A frame is also indicative of the needs of the client. An artist or, more usually, the dealer will try and anticipate that. The typical client for much of the 20th century was rich, American and with a penchant for French or English 18th-century furniture. The paintings had to fit, even if they were of a more modern vintage. The results have been hallowed by time but are occasionally ridiculous.
One dealer, Lord Duveen, selling the finest paintings to his chosen American millionaires, removed the original frames from his Gainsboroughs and bespoke carved and gilded new ones, often far grander and certainly in better condition than the originals. The dealer Wildenstein chose either original French 18th-century frames or fine reproductions for his Cézannes, often dabbed over with a chalky white or yellowish goop. It worked well in the period apartments overlooking Park Avenue or Central Park in New York (as well as translating easily to Palm Beach, Monte Carlo and even Beverly Hills). The Carnegie has a few such paintings, remarkably fine, in frames that are beginning to look a trifle anachronistic. They too are coming under the curator’s scrutiny.

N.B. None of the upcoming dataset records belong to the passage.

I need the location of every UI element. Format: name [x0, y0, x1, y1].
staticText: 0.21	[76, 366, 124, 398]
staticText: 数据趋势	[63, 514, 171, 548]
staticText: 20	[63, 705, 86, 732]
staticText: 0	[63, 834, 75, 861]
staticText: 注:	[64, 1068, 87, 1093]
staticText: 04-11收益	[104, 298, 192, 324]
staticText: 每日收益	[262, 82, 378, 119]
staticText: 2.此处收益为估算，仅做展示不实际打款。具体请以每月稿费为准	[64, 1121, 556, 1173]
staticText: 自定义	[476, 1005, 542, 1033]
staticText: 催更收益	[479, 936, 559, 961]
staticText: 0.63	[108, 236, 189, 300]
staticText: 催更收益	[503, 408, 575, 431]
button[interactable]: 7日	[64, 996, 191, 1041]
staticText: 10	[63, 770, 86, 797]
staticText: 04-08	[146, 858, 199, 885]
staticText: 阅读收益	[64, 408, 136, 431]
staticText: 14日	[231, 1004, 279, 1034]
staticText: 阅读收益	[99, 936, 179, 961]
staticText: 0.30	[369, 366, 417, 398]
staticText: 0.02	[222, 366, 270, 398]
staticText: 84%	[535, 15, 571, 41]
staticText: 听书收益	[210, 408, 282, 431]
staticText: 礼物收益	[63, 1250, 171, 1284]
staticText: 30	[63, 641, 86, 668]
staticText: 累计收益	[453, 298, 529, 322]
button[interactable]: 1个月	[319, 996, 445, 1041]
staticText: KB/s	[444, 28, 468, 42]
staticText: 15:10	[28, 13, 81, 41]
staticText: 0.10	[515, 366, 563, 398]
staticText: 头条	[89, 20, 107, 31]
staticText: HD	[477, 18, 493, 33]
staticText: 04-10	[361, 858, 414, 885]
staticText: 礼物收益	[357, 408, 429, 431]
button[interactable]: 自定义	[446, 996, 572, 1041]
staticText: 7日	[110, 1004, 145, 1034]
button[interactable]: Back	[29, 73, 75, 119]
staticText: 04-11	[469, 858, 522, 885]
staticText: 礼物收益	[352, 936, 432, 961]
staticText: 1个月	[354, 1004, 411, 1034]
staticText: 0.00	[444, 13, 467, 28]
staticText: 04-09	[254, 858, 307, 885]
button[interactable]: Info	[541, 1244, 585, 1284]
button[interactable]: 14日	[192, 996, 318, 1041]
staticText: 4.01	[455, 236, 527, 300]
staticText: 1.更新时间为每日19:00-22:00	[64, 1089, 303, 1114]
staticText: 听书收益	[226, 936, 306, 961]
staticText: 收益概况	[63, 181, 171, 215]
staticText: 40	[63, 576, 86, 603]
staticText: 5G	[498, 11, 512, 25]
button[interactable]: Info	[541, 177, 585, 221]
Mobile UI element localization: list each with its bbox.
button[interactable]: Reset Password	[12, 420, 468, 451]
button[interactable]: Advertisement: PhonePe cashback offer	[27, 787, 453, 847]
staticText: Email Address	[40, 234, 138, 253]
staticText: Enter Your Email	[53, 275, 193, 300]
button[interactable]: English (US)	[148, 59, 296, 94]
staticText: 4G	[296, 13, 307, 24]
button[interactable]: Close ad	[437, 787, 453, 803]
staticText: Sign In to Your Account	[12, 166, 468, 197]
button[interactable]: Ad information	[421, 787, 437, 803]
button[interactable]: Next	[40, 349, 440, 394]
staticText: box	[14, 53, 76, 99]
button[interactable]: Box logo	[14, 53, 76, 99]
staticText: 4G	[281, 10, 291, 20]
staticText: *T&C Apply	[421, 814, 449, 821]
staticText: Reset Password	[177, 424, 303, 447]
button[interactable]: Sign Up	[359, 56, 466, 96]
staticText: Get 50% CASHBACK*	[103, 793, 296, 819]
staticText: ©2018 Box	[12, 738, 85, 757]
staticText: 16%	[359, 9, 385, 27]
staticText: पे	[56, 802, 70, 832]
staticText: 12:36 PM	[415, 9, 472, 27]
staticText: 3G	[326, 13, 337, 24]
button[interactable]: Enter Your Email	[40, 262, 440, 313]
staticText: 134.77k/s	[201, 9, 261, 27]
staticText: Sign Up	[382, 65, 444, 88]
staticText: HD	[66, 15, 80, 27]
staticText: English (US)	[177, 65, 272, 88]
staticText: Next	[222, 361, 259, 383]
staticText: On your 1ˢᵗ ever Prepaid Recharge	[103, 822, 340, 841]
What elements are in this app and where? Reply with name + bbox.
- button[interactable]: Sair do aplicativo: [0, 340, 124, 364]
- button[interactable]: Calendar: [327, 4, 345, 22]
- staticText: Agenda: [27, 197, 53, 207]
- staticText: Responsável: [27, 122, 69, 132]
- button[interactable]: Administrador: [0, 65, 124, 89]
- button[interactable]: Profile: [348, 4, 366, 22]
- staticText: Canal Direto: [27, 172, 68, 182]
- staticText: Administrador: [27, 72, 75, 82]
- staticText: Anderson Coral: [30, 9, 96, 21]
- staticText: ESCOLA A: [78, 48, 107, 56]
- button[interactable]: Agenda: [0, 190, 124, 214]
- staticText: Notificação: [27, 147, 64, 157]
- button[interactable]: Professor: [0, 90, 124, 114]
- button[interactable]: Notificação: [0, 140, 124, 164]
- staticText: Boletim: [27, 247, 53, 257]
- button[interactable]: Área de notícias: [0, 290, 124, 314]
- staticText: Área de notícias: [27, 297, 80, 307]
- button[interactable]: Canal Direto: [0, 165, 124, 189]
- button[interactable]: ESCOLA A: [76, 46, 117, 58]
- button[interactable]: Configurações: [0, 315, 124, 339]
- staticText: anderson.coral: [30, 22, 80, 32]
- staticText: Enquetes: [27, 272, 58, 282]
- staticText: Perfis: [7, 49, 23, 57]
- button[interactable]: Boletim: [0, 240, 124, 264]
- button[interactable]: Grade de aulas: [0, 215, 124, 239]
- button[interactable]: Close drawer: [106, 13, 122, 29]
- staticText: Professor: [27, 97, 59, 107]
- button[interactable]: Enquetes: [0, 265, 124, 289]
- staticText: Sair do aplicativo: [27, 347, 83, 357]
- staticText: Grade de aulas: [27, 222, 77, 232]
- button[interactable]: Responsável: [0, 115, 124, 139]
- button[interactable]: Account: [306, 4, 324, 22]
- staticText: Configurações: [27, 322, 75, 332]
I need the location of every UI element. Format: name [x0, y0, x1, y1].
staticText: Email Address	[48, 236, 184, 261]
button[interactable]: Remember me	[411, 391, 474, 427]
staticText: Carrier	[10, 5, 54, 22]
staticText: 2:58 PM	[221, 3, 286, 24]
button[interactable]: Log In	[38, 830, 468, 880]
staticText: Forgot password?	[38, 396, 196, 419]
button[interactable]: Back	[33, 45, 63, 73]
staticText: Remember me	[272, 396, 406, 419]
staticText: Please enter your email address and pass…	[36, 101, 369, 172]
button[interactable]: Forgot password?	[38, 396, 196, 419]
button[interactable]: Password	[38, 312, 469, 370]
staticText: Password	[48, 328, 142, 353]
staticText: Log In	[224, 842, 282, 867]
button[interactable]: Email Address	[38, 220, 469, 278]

The dealer’s frame is an unexplored topic. In Pittsburgh, the dealers J.J. Gillespie and Wunderley Brothers handled most of the art sold in the region for the greater part of the 20th century. They tended to favor certain styles of frame and attached their distinctive labels on the reverse of the work. Gillespie also undertook the restoration of a body of antique frames. The smoky condition of the city might explain why so many local frames have been regilded, often very poorly. It is likely that Gillespie and Wunderley also acted as agents for Newcomb-Macklin and other frame manufacturers, for their labels have been found on the reverse of a few Stanford White frames containing work by local artists.
Until recently the private collector seldom showed any great interest in the frames in his collection. He or she accepted the frames they came in, deferred to the dealer and often to the interior decorator (the latter has come to show an increasing interest, if often ignorant, in the framing of a work of art).
Motive in framing has always been mixed. Economy plays as significant a role as extravagance. An overdeveloped ego can result in an over-elaborate frame masking the defects of a mediocre painting.But modernism changed much of that. In fact, modernism could almost be defined as anti-frame.
Again, walk through the Carnegie Museum, which is still organized on historical themes, and watch the impact of the frame recede. On occasion you will see no frame at all, as in the exceptional case of Monet’s Water Lilies. Gilded moldings disappear; plain wood or flat painted frames predominate. Note, in particular, Arthur Dove’s Huntington Harbor II (c. 1926), which has a plain zinc frame made by the impoverished artist. You almost can’t see it at all.
In a letter to the curators at The Tate Gallery in 1979, the British modernist Ben Nicholson (1894-1982), looking back over a long career, made the following observations: “I have considered the frame which surrounds a work of mine as a vital part of its presentation. Therefore, I have always seen to the framing of my work myself . . .
1. Frames should be made of natural wood with little graining and of a color which is not too hot, nor too yellow, and which is not stained or varnished.
2. The corners of the frame should not be mitered diagonally. The four sides should abut each other, aligned so that the top side extends over the left side vertical and that the right-side vertical rises so as to extend over the side of the top lateral. Similarly, the left-side vertical is to extend across the end of the bottom lateral while the bottom lateral is to extend across the end of the right-side vertical.”
No prescription can be taken as normative, but Nicholson sums up concisely the serious concern for framing that still prevails today.